On passing out of the shrine, still accompanied by the two Chinese who had joined us, we passed near the banqueting party, when the lady rose, supported by two of her servants, and, crossing her hands, saluted us in the Chinese fashion. Of her beauty I can say nothing; neither my companion nor myself could remember anything save a face painted à la Chinoise, and hair tied up in the usual tea-pot form, dressed with magnificent pearls, jade ornaments, and natural flowers. The golden lilies, as the inhabitants of the Flowery Kingdom call the crippled feet of the higher classes of their women, and the splendidly embroidered robes, attracted our attention far more than the eyes and features, which doubtless ought to have been our only consideration.

It is after this festival, not always, of course, celebrated with the magnificence we have described, that the relatives of the child present it either with plate, or bangles of silver or gold, on which are inscribed the characters signifying long life, honor, and felicity. It is also at this period that it receives its "milk-name," or the pet name by which it is known in its family, the name by which it is known to others being only given to it at the completion of its fourth year, when its education is supposed to commence.
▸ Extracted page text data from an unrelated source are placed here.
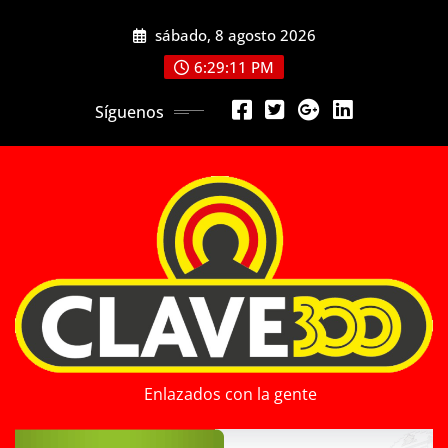
Saltar
sábado, 8 agosto 2026
al
contenido
6:29:12 PM
Síguenos
Enlazados con la gente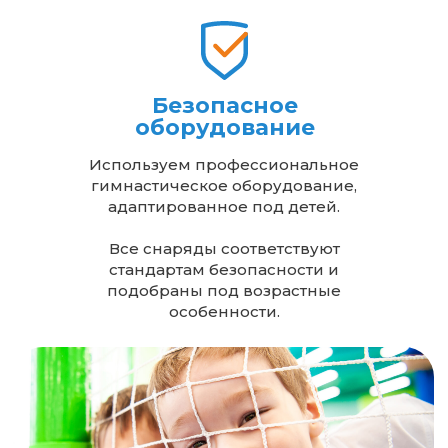
Безопасное
оборудование
Используем профессиональное
гимнастическое оборудование,
адаптированное под детей.
Все снаряды соответствуют
стандартам безопасности и
подобраны под возрастные
особенности.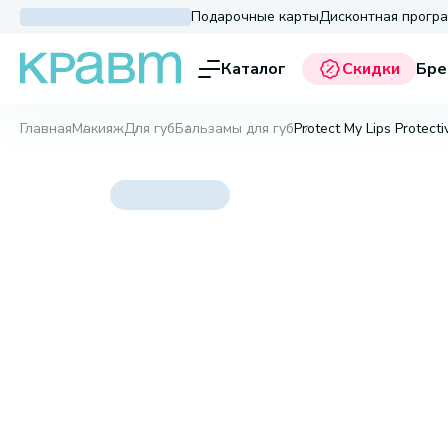
Подарочные карты
Дисконтная прогр
Каталог
Скидки
Бре
Главная
Макияж
Для губ
Бальзамы для губ
Protect My Lips Protect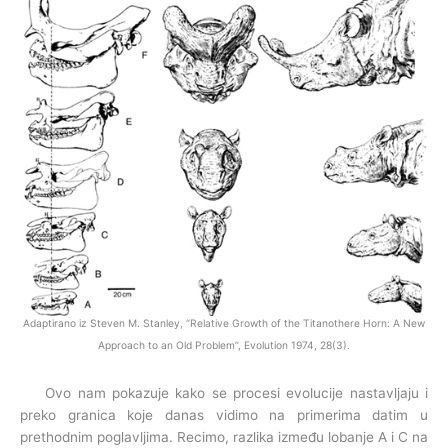
Adaptirano iz Steven M. Stanley, “Relative Growth of the Titanothere Horn: A New
Approach to an Old Problem”, Evolution 1974, 28(3).
Ovo nam pokazuje kako se procesi evolucije nastavljaju i
preko granica koje danas vidimo na primerima datim u
prethodnim poglavljima. Recimo, razlika između lobanje A i C na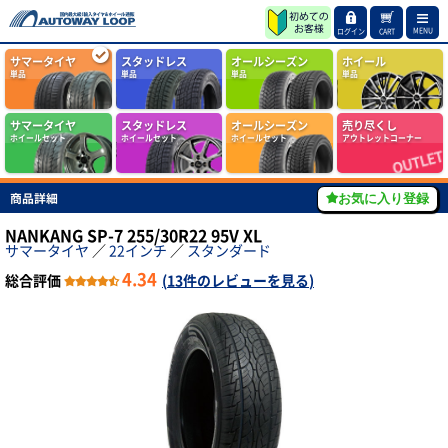
MENU
ログイン
CART
サマータイヤ
スタッドレス
オールシーズン
ホイール
単品
単品
単品
単品
サマータイヤ
スタッドレス
オールシーズン
売り尽くし
ホイールセット
ホイールセット
ホイールセット
アウトレットコーナー
商品詳細
お気に入り登録
NANKANG SP-7 255/30R22 95V XL
サマータイヤ
／
22インチ
／
スタンダード
4.34
総合評価
(
13件のレビューを見る
)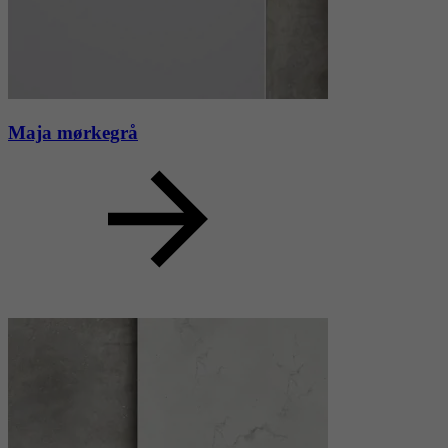
Maja mørkegrå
We have all heard the Chinese charged with infanticide. We believe that crime to be less prevalent with them than it is with us. If children are ever exposed, as has been seen on a way-side altar near Honam, we believe that bitter want and a hope that charity would provide for the child better than the mother could have been the moving causes. As a general rule, self-interest acts as the strongest bar to this vice. That the life of the male children should be preserved is most important, as the Chinese law will compel the sons to maintain their parents, and, in the event of all the sons dying, no one would be able to offer that worship at the tomb of the father and mother on which their happiness in another state is supposed to depend. With the girls preservation is almost as important, and they are a marketable commodity, either as wives or as servants. Indeed, it is no very rare thing to see a basketful of babies sent down from Canton to Hong-Kong for sale at prices ranging from two to five dollars. These are all girls; and the purchase of one or more of them is generally the first investment that a Chinese Aspasia makes of her earnings, a speculation sure ultimately to pay a very large interest on the money sunk.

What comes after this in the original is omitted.